After Xi’s visit last week, London is in pole position to be world’s largest offshore RMB centre, which will help China through this process. The UK Treasury on Oct 21 became the first non-Chinese issuer of yuan sovereign debt.

John Ross, a senior fellow at the Chongyang Institute for Financial Studies at Renmin University of China and a former director of economic policy for the mayor of London, believes this could mean that the UK is becoming a major new partner of China’s and that talk of a “golden era” is far from rhetoric.

“China wants to build the RMB into a major international currency, but it will take time, perhaps 15 to 20 years, for it to develop Shanghai into a financial centre to facilitate this,” he said.

“It could, however, use either London or New York to internationalize its currency. You only have to contrast the reception they have had in the UK last week from (Prime Minister David) Cameron and British business to the hostility they consistently get from the US, to know which they now regard as the safer bet.”

The ground was laid for a new financial partnership between the two countries in March when Britain agreed to become a founding member of the Asian Infrastructure Investment Bank, which is largely Chinese funded.

Some see the bank as the beginning of a new global financial order that challenges the World Bank and International Monetary Fund.
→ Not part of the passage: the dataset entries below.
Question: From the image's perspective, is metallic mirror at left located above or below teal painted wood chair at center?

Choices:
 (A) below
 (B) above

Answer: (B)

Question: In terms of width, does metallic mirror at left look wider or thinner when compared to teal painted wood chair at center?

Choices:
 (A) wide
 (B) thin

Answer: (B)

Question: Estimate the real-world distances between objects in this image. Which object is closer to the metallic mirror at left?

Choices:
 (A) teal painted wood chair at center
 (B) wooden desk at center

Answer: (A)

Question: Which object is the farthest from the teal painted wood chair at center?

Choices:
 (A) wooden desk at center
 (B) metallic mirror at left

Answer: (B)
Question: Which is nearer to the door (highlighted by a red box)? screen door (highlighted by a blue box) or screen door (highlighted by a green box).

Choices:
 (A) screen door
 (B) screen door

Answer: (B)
Martin Jacques, author of When China Rules the World, the second edition of which is about to be published in China, believes the UK’s involvement could prove to be a historic moment.
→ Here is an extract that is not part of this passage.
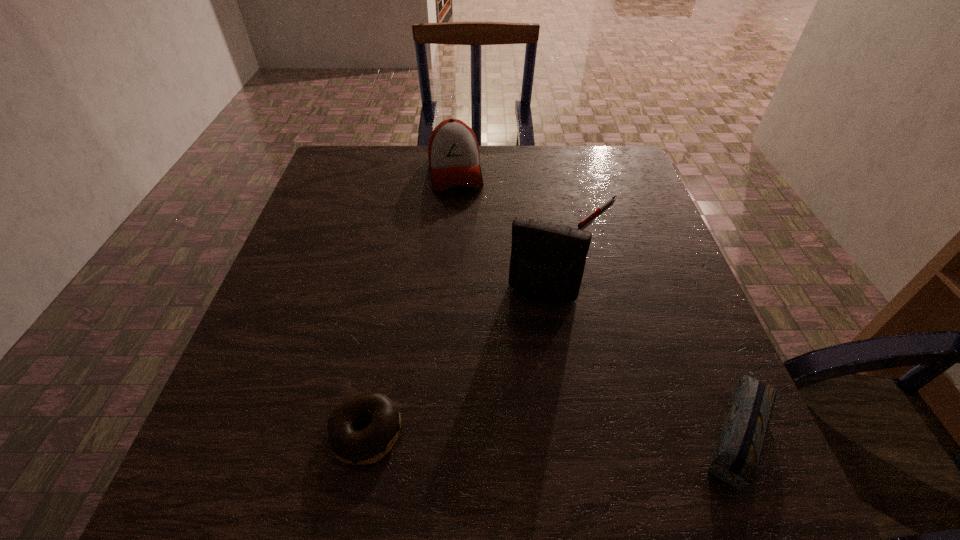 The height and width of the screenshot is (540, 960). Identify the location of free point that satisfies the following two spatial constraints: 1. on the back side of the baseball cap; 2. on the left side of the doughnut. (415, 172).

Identify the location of free space that satisfies the following two spatial constraints: 1. on the back side of the fourth tallest object; 2. on the left side of the pencil box. (367, 427).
“The United States was actively campaigning against countries joining the new bank, and the country you would least expect to join and go against the American position was the UK, given the history of the ‘special relationship’,” he said.

“It was the most extraordinary event. There was no precedent for a non-Asian country joining.”
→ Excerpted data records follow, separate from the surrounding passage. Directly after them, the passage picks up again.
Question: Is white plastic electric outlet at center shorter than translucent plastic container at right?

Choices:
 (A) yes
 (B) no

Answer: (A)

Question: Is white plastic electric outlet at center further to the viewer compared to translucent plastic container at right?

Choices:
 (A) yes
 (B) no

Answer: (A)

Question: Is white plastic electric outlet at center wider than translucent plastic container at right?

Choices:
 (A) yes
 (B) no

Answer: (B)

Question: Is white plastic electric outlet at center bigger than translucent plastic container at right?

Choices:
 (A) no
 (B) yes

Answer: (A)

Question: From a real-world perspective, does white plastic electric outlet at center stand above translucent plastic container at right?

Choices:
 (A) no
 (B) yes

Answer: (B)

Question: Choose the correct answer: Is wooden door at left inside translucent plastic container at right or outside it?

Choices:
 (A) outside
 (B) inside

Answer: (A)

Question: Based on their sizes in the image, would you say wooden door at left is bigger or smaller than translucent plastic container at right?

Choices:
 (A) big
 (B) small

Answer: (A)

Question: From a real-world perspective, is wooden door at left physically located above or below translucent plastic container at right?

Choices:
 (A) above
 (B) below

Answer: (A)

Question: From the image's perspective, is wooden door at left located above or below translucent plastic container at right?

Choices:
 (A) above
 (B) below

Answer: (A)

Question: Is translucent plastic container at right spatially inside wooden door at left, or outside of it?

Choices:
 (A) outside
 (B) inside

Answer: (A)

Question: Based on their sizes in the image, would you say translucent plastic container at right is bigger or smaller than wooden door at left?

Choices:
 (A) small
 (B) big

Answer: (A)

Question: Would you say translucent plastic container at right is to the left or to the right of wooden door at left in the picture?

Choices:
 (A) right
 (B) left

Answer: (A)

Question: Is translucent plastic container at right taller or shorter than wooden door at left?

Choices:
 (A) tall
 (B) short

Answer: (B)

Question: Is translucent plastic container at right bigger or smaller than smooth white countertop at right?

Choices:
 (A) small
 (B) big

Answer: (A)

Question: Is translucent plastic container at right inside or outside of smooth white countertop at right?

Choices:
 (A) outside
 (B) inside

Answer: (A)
Many of the key announcements made last week were about the long-term investments the Chinese are set to make in the UK’s infrastructure.

China’s State-owned China General Nuclear Power Corp is to take a 33.5 per cent stake in the new French-designed Hinkley Point power station in Somerset, which is scheduled to be completed in 2025. The Chinese are also likely to invest in a plant at Sizewell in Suffolk in eastern England.

Xi’s visit is also likely to be followed up by announcements of proposed Chinese investment in the next phase of Britain’s high-speed rail network to link Birmingham, Manchester and Leeds.

Additionally, a cluster of Chinese businesses is to be set up at a cost of 130 million pounds at Airport City, itself an 800 million pound joint venture between State-owned Beijing Construction Engineering Group and UK construction company Carillion at Manchester’s airport.

Such investments will help bolster Chancellor of the Exchequer Osborne’s vision of a Northern powerhouse, making the UK economy more balanced and less London-centric.

Many in the northern business community believe that Xi’s visit could prove to have a dramatic impact on the city.

Nick Jaspan, managing director of Prolific North, the Manchester-based media publishing and events company, said the euphoria remained after the president left on Friday. The president also visited the National Graphene Institute at Manchester University and had a selfie taken with Prime Minister David Cameron and Manchester City striker Sergio Aguero at the club’s City Football Academy.

“Manchester has already been moving up the gears over the past few years, but for Xi to choose Manchester to visit is significant and could make a major difference in international perceptions.”

Meanwhile, it was the relaxed style of the president and Peng Liyuan that won over many Britons.

The president looked very much at home with the regulars of The Plough at Cadsden in Buckinghamshire when he popped in with the prime minister for a pint of Greene King IPA and fish and chips.

These were the more lasting impressions, rather than accusations of Chinese steel overcapacity resulting in the announcement of 1,200 job losses at Scunthorpe in North Lincolnshire and Lanarkshire in Scotland on Oct 20. This despite only 8 per cent of British steel imports coming from China.

To many in the UK, Xi came across as a man with whom you can do business, as the UK government clearly intends to do.